“When do you think we’ll see a return to normality?”
“As soon as the vaccine comes out.”
“Yeah, sounds like the Oxford one is showing promise. Seems like it might even be out before Christmas.”
This is an approximation of conversations I, and I’m sure others, have overheard or been involved in over the last weeks and months. One such conversation took place between a few of my friends last weekend on what felt like an almost ‘normal’ summer’s day (ignoring the physical distance between us and the not-so-normal, week-long 35°C degree heat in London that screams global heating). On that occasion, I chose not to kill the mood completely and didn’t interject to say that vaccine development will most definitely not be an immediate silver bullet. Partly because I have absolutely no clue when we’ll see a return to normality, partly because I understand that sense of optimism after the depths of the strictest lockdown period from March to June.

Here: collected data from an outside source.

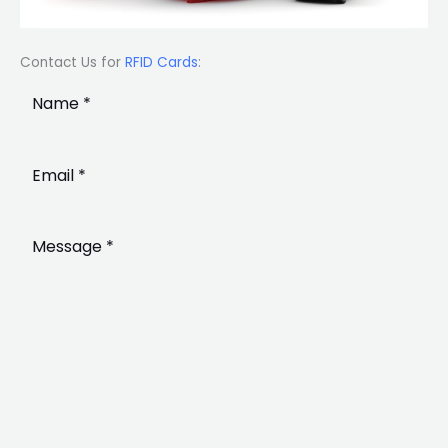
Contact Us for
RFID Cards
: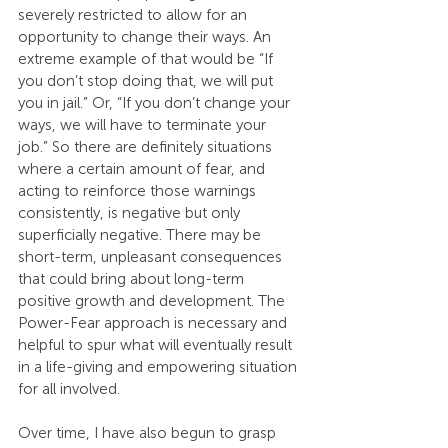
severely restricted to allow for an 
opportunity to change their ways. An 
extreme example of that would be “If 
you don’t stop doing that, we will put 
you in jail.” Or, “If you don’t change your 
ways, we will have to terminate your 
job.” So there are definitely situations 
where a certain amount of fear, and 
acting to reinforce those warnings 
consistently, is negative but only 
superficially negative. There may be 
short-term, unpleasant consequences 
that could bring about long-term 
positive growth and development. The 
Power-Fear approach is necessary and 
helpful to spur what will eventually result 
in a life-giving and empowering situation 
for all involved.
Over time, I have also begun to grasp 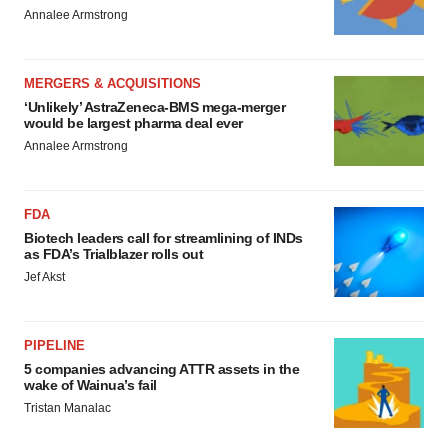
Annalee Armstrong
MERGERS & ACQUISITIONS
‘Unlikely’ AstraZeneca-BMS mega-merger
would be largest pharma deal ever
Annalee Armstrong
FDA
Biotech leaders call for streamlining of INDs
as FDA’s Trialblazer rolls out
Jef Akst
PIPELINE
5 companies advancing ATTR assets in the
wake of Wainua’s fail
Tristan Manalac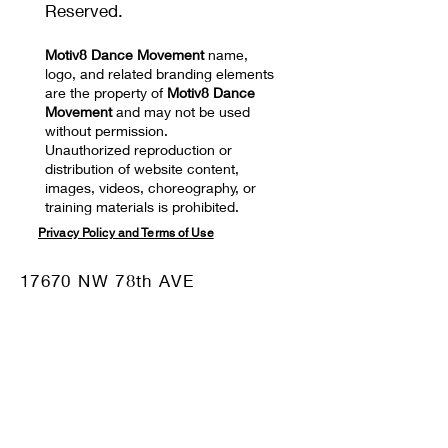
Reserved.
Motiv8 Dance Movement
name,
logo, and related branding elements
are the property of
Motiv8 Dance
Movement
and may not be used
without permission.
Unauthorized reproduction or
distribution of website content,
images, videos, choreography, or
training materials is prohibited.
Privacy Policy and Terms of Use
17670 NW 78th AVE
SUITE 101 Hialeah, FL
33015
Mail:
motiv8dm@gmail.com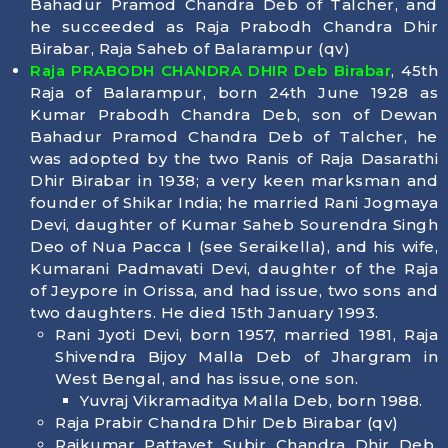
Bahadur Pramod Chandra Deb of Talcher, and
he succeeded as Raja Prabodh Chandra Dhir
Birabar, Raja Saheb of Balarampur (qv)
Raja PRABODH CHANDRA DHIR Deb Birabar
, 45th
Raja of Balarampur, born 24th June 1928 as
Kumar Prabodh Chandra Deb, son of Dewan
Bahadur Pramod Chandra Deb of Talcher, he
was adopted by the two Ranis of Raja Dasarathi
Dhir Birabar in 1938; a very keen marksman and
founder of Shikar India; he married Rani Jogmaya
Devi, daughter of Kumar Saheb Sourendra Singh
Deo of Nua Pacca I (see Seraikella), and his wife,
Kumarani Padmavati Devi, daughter of the Raja
of Jeypore in Orissa, and had issue, two sons and
two daughters. He died 15th January 1993.
Rani Jyoti Devi, born 1957, married 1981, Raja
Shivendra Bijoy Malla Deb of Jhargram in
West Bengal, and has issue, one son.
Yuvraj Vikramaditya Malla Deb, born 1988.
Raja Prabir Chandra Dhir Deb Birabar (qv)
Rajkumar Pattayet Subir Chandra Dhir Deb,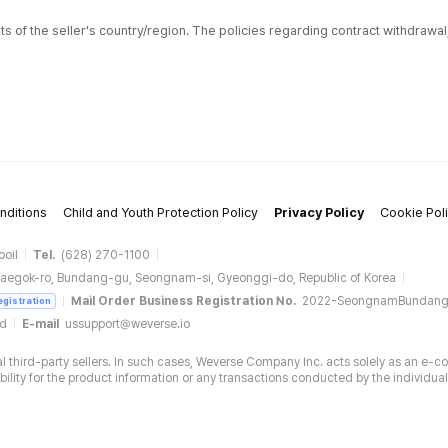
ts of the seller's country/region. The policies regarding contract withdrawa
nditions
Child and Youth Protection Policy
Privacy Policy
Cookie Pol
ooil
Tel.
(628) 270-1100
aegok-ro, Bundang-gu, Seongnam-si, Gyeonggi-do, Republic of Korea
Mail Order Business Registration No.
2022-SeongnamBundan
egistration
ud
E-mail
ussupport@weverse.io
 third-party sellers. In such cases, Weverse Company Inc. acts solely as an e-c
ity for the product information or any transactions conducted by the individual 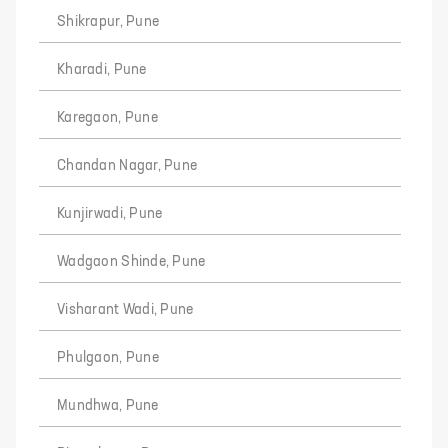
Shikrapur, Pune
Kharadi, Pune
Karegaon, Pune
Chandan Nagar, Pune
Kunjirwadi, Pune
Wadgaon Shinde, Pune
Visharant Wadi, Pune
Phulgaon, Pune
Mundhwa, Pune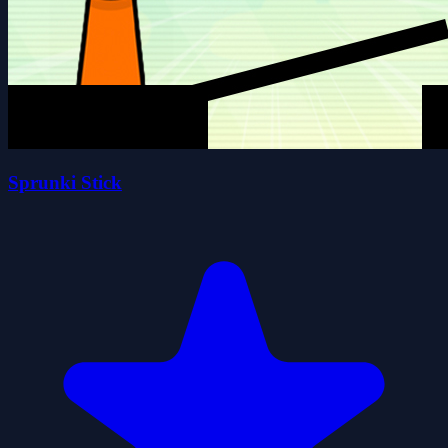
Sprunki Stick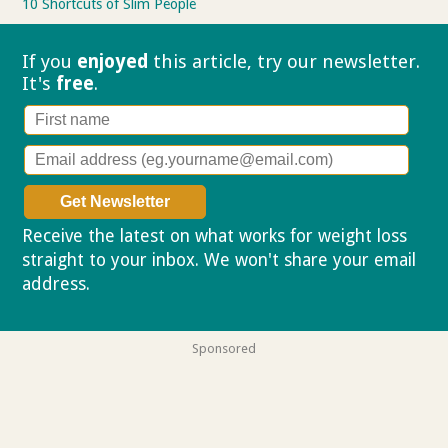
10 Shortcuts of Slim People
If you
enjoyed
this article, try our
newsletter.
It's
free
.
Receive the latest on what works for weight loss
straight to your inbox. We won't share your email
address.
Privacy policy
Sponsored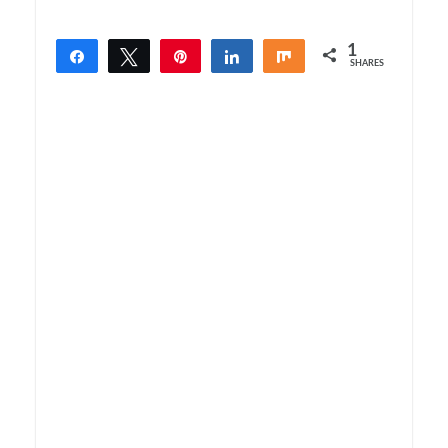
1
Share
Tweet
Pin
Share
Share
SHARES
1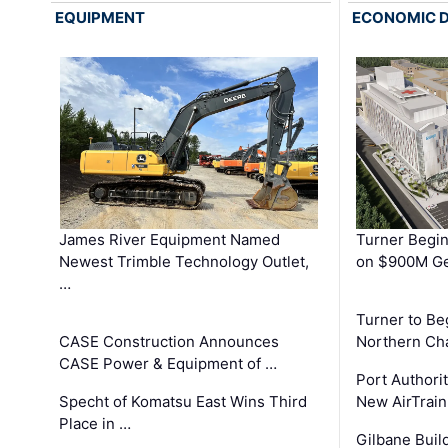
EQUIPMENT
ECONOMIC 
James River Equipment Named
Turner Begin
Newest Trimble Technology Outlet,
on $900M Ge
…
Turner to B
CASE Construction Announces
Northern Ch
CASE Power & Equipment of …
Port Authori
Specht of Komatsu East Wins Third
New AirTrai
Place in …
Gilbane Build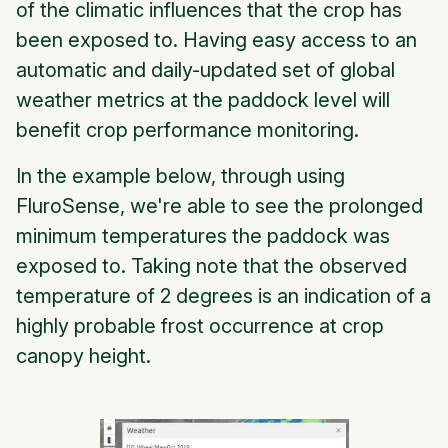
of the climatic influences that the crop has
been exposed to. Having easy access to an
automatic and daily-updated set of global
weather metrics at the paddock level will
benefit crop performance monitoring.
In the example below, through using
FluroSense, we're able to see the prolonged
minimum temperatures the paddock was
exposed to. Taking note that the observed
temperature of 2 degrees is an indication of a
highly probable frost occurrence at crop
canopy height.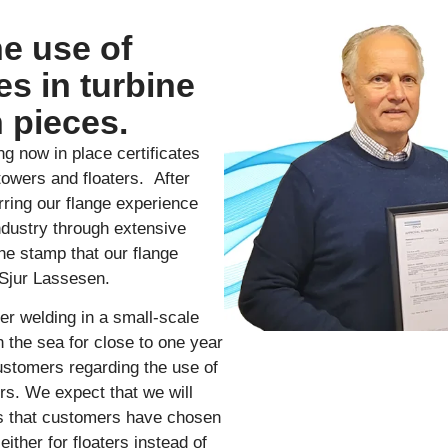
he use of
es in turbine
 pieces.
ng now in place certificates
 towers and floaters. After
rring our flange experience
industry through extensive
he stamp that our flange
 Sjur Lassesen.
er welding in a small-scale
 the sea for close to one year
ustomers regarding the use of
ers. We expect that we will
ts that customers have chosen
either for floaters instead of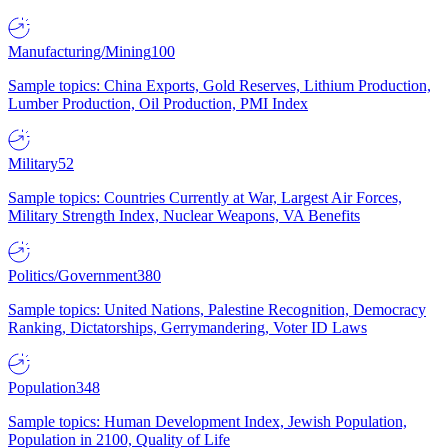
Manufacturing/Mining
100
Sample topics: China Exports, Gold Reserves, Lithium Production,
Lumber Production, Oil Production, PMI Index
Military
52
Sample topics: Countries Currently at War, Largest Air Forces,
Military Strength Index, Nuclear Weapons, VA Benefits
Politics/Government
380
Sample topics: United Nations, Palestine Recognition, Democracy
Ranking, Dictatorships, Gerrymandering, Voter ID Laws
Population
348
Sample topics: Human Development Index, Jewish Population,
Population in 2100, Quality of Life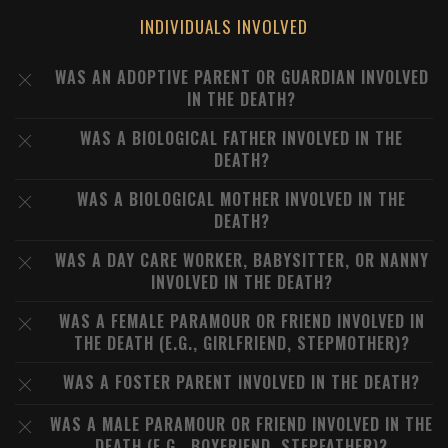
INDIVIDUALS INVOLVED
WAS AN ADOPTIVE PARENT OR GUARDIAN INVOLVED
IN THE DEATH?
WAS A BIOLOGICAL FATHER INVOLVED IN THE
DEATH?
WAS A BIOLOGICAL MOTHER INVOLVED IN THE
DEATH?
WAS A DAY CARE WORKER, BABYSITTER, OR NANNY
INVOLVED IN THE DEATH?
WAS A FEMALE PARAMOUR OR FRIEND INVOLVED IN
THE DEATH (E.G., GIRLFRIEND, STEPMOTHER)?
WAS A FOSTER PARENT INVOLVED IN THE DEATH?
WAS A MALE PARAMOUR OR FRIEND INVOLVED IN THE
DEATH (E.G., BOYFRIEND, STEPFATHER)?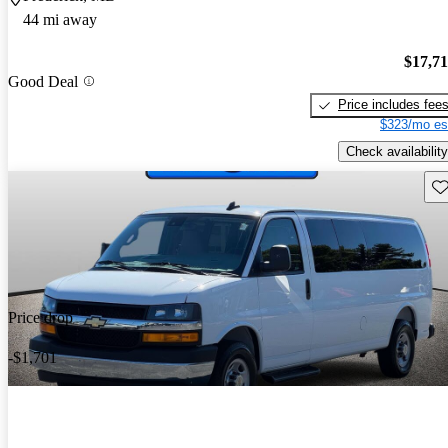
44 mi away
$17,7
Good Deal
Price includes fee
$323/mo es
Check availability
Sav
Price drop
-$1,701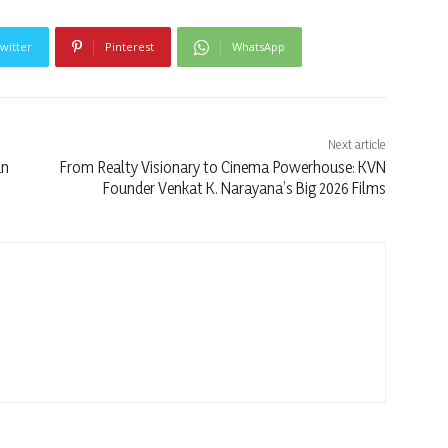
witter
Pinterest
WhatsApp
Next article
un
From Realty Visionary to Cinema Powerhouse: KVN
Founder Venkat K. Narayana’s Big 2026 Films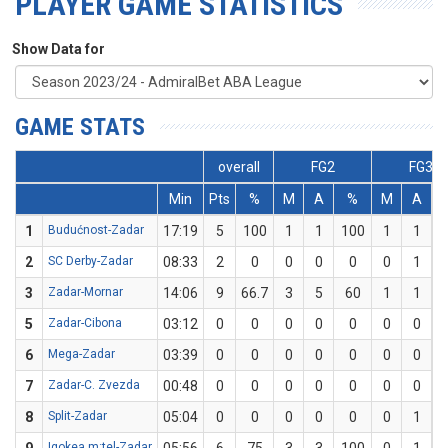
PLAYER GAME STATISTICS
Show Data for
GAME STATS
overall
FG2
FG3
Min
Pts
%
M
A
%
M
A
1
Budućnost-Zadar
17:19
5
100
1
1
100
1
1
1
2
SC Derby-Zadar
08:33
2
0
0
0
0
0
1
3
Zadar-Mornar
14:06
9
66.7
3
5
60
1
1
1
5
Zadar-Cibona
03:12
0
0
0
0
0
0
0
6
Mega-Zadar
03:39
0
0
0
0
0
0
0
7
Zadar-C. Zvezda
00:48
0
0
0
0
0
0
0
8
Split-Zadar
05:04
0
0
0
0
0
0
1
Igokea m:tel-Zadar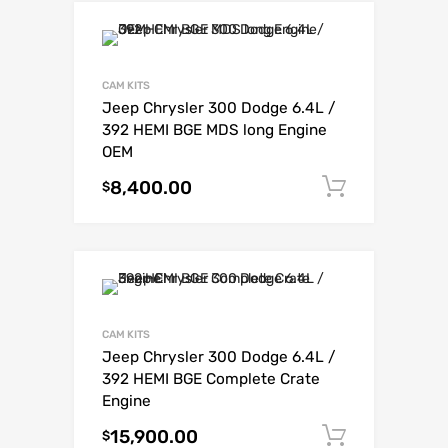
CAM KITS
Jeep Chrysler 300 Dodge 6.4L /
392 HEMI BGE MDS long Engine
OEM
8,400.00
Add to c
$
CAM KITS
Jeep Chrysler 300 Dodge 6.4L /
392 HEMI BGE Complete Crate
Engine
15,900.00
Add to c
$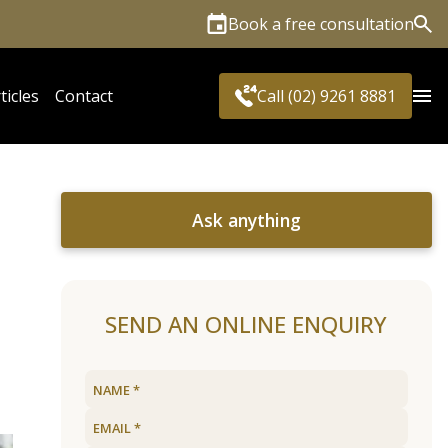
Book a free consultation
Sea
ticles
Contact
Call (02) 9261 8881
Ask anything
SEND AN ONLINE ENQUIRY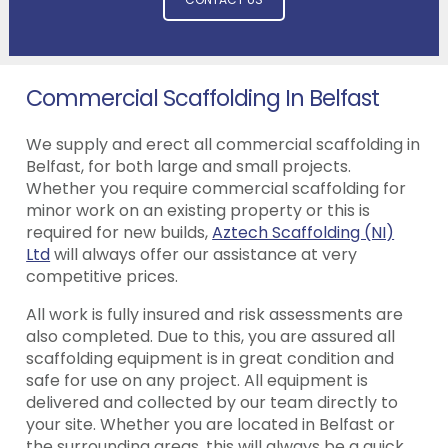
Commercial Scaffolding In Belfast
We supply and erect all commercial scaffolding in
Belfast, for both large and small projects.
Whether you require commercial scaffolding for
minor work on an existing property or this is
required for new builds,
Aztech Scaffolding (NI)
Ltd
will always offer our assistance at very
competitive prices.
All work is fully insured and risk assessments are
also completed. Due to this, you are assured all
scaffolding equipment is in great condition and
safe for use on any project. All equipment is
delivered and collected by our team directly to
your site. Whether you are located in Belfast or
the surrounding areas, this will always be a quick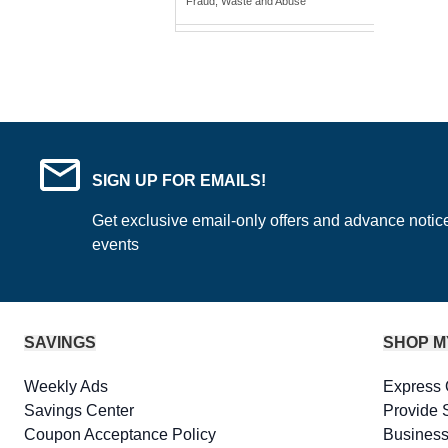
Fraud, Waste and Abuse
SIGN UP FOR EMAILS!
Get exclusive email-only offers and advance notic
events
SAVINGS
SHOP M
Weekly Ads
Express 
Savings Center
Provide 
Coupon Acceptance Policy
Business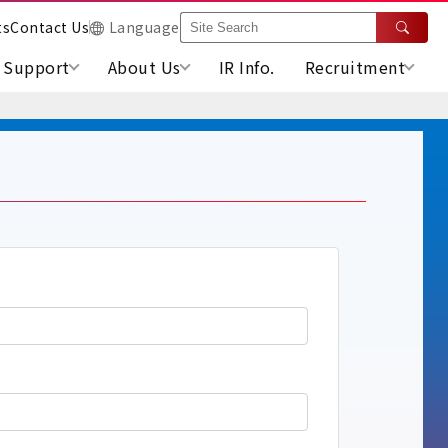
ts
Contact Us
Language
Support
About Us
IR Info.
Recruitment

That conversation with friends felt emblematic of a situation caused by the absence of clear messaging (from the UK government at least) about what still faces us. In a week where thousands upon thousands of British A-level students have had their futures thrown into utter disarray and uncertainty as their grades were downgraded by an unspeakably biased algorithm (‘necessitated’ by the crisis, of course); a quarantine has been re-imposed on travellers from France; it became clear the economy has contracted more than it has done since 1979; and Public Health England is seemingly being scrapped in a baffling and untimely move (blame-shifting, anyone?) it is clear that ‘normality’ is a long, long way off.
This is all to say that we’re going to have to continue learning how to live with this and adjusting our individual and collective behaviours for a long time yet, and yet we have a government that is either too incompetent or unwilling (probably both) to communicate that honestly while doing its level best to keep compounding the mistakes it has already made. I may now have killed your mood instead, sorry.